“Zero Trust But Validate.” It’s not enough to deploy a zero trust architecture. You need to continuously validate that it works.

To echo a famous Russian proverb, "trust but verify," it's not enough to implement a zero trust architecture. Continuous testing is the only way to achieve real cybersecurity readiness. Read More

In the late 1980s, U.S. president Ronald Reagan liked to repeat the Russian proverb “trust but verify” to his counterpart Mikhail Gorbachev when negotiating nuclear arms control agreements with the Soviet Union. He used the phrase at the signing of the Intermediate-Range Nuclear Forces (INF) treaty in December 1987 to describe the extensive verification procedures that would help both countries to monitor their compliance with the treaty. ”Though my pronunciation may give you difficulty,” Reagan told Gorbachev at a summit meeting at the White House that December, “the maxim is, ‘Doveryai no proveryai,’ ‘trust but verify.’” 

It’s a good phrase to adopt for the cyberage, when organizations are deploying increasingly powerful security capabilities to defend their data centers and cloud environments — often against Russian government intruders. (See, for example, the SolarWinds intrusion on U.S. government and private networks of almost a year ago.) The Biden administration launched a cybersecurity executive order in May that focuses heavily on zero trust, a practice of mistrusting every connection in a network by default and authorizing interactions only through predetermined policies. Zero trust is a key step to stopping intruders’ lateral movements between data centers and cloud environments. Over and over, intruders have used lateral movement tactics to march around data centers to gain access to high-value information, from the Target hack of 2013 to the Office of Personnel Management intrusion of 2015 to the SinghHealth breach of 2018 to the SolarWinds intrusion of 2020. 

Organizations can deploy a range of capabilities to build a zero trust architecture. One of them is micro-segmentation, or “security segmentation”, which maps application dependencies within a data center and then builds policy walls between the applications, workloads, servers, and devices in a data center to prevent unauthorized communications between them. Such policy and code-built walls prevent intruders from executing unauthorized movements. In this situation, an intruder may be able to get access to three servers, but not 3,000, preventing the spread of breaches like OPM, Target, and SolarWinds. 

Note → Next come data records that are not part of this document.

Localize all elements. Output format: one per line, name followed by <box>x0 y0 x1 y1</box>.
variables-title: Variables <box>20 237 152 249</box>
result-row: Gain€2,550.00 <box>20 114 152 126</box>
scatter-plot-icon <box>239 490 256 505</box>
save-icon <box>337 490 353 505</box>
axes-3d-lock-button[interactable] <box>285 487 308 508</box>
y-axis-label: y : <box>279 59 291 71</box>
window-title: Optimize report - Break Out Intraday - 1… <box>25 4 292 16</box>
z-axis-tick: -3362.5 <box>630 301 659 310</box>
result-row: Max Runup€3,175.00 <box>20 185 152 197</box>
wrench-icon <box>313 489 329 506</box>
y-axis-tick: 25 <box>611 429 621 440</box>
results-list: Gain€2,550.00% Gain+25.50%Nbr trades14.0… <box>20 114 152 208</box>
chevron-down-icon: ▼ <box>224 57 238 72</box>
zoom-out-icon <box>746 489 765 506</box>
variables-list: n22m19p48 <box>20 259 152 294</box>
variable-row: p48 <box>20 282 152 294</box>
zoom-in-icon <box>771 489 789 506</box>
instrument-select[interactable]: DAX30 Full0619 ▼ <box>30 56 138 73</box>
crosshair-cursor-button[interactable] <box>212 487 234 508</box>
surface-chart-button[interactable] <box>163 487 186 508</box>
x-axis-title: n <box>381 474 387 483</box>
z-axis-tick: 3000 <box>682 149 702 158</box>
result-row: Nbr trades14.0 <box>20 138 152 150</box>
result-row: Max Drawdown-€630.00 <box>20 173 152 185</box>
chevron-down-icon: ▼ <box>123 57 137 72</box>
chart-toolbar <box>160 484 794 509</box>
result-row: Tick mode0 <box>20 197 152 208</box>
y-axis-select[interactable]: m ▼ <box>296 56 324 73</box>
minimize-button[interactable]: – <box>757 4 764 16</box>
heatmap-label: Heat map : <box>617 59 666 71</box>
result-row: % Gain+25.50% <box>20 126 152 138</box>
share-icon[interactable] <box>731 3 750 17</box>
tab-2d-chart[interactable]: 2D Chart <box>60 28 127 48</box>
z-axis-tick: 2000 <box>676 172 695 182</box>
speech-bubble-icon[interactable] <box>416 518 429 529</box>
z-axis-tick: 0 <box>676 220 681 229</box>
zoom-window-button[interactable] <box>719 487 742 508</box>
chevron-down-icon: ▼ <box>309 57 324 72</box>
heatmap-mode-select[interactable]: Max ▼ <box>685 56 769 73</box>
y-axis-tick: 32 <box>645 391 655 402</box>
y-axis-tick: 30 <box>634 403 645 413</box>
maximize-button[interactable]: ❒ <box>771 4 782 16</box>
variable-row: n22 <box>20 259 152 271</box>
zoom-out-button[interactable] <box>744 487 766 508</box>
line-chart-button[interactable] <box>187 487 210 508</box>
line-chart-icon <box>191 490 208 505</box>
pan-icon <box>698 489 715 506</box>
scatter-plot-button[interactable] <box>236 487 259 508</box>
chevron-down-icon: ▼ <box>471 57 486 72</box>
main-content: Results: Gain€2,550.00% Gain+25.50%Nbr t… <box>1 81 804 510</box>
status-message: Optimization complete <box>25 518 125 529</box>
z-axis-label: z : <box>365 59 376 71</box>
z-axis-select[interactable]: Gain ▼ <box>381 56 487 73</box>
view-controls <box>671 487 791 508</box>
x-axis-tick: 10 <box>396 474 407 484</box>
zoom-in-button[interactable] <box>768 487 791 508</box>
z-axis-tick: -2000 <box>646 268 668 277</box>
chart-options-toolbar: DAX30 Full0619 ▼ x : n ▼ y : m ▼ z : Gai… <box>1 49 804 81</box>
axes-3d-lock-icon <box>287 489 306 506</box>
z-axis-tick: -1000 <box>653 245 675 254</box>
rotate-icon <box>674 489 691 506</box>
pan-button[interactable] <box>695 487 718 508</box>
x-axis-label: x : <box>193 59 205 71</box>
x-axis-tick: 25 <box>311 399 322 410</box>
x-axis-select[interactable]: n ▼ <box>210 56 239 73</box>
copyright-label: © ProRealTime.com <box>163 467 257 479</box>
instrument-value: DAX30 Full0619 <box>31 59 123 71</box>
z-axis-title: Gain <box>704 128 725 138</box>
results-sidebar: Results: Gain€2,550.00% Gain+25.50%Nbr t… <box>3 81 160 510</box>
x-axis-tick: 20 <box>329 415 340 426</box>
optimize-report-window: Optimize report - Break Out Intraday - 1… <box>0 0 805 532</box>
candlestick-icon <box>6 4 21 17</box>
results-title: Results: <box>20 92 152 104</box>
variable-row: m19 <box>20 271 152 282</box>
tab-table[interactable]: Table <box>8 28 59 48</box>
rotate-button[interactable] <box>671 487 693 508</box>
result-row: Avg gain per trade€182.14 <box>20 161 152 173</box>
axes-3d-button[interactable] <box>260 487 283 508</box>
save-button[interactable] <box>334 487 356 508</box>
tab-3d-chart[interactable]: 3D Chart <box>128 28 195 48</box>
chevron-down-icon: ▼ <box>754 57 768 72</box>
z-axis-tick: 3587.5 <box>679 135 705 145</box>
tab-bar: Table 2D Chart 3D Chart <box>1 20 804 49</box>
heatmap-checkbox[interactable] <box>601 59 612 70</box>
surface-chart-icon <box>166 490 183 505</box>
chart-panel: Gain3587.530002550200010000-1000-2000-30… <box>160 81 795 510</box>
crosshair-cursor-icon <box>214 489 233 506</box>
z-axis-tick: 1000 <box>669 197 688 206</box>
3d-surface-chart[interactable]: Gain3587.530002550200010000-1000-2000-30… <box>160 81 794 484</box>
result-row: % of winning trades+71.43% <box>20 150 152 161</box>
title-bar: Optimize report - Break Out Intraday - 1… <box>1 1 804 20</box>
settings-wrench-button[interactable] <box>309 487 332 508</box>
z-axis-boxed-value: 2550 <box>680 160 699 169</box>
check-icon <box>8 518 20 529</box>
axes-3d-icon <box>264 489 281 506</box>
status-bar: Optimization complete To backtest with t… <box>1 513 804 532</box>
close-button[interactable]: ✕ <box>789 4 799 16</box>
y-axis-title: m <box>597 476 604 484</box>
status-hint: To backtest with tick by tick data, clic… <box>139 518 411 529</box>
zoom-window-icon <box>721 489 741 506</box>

But how do you guarantee that such an architecture will work? Let’s echo “doveryai no proveryai.” You may build the most powerful walls but you need to make sure that your teams are updating the concrete, that your sentries are manning their posts to keep the enemy out, that all the spears are sharpened to repel intruders if required. If you don’t test your cyberdefense armaments using adversary emulations enabled by up to date cyberthreat intelligence in the MITRE ATT&CK framework, you won’t know if your defenses will stand-up to the adversary when required. “Zero trust but validate” means exercising your defense capabilities constantly to validate cybersecurity readiness. Real-time performance data is at the center. 

We’ve been banging this validated zero trust drum all summer and now the pitch is picking up. We began the cadence with a joint AttackIQ-Illumio article in Lawfare that I wrote with my great colleague Matt Glenn, Senior Vice President for Product Management at Illumio, and we’ve updated that argument with granular technical details about how to deploy a zero trust architecture and validate your zero trust security controls to ensure effectiveness. Our new jointly produced Validated Zero Trust 101 Guide gives you step-by-step instructions for how to achieve zero trust effectiveness. 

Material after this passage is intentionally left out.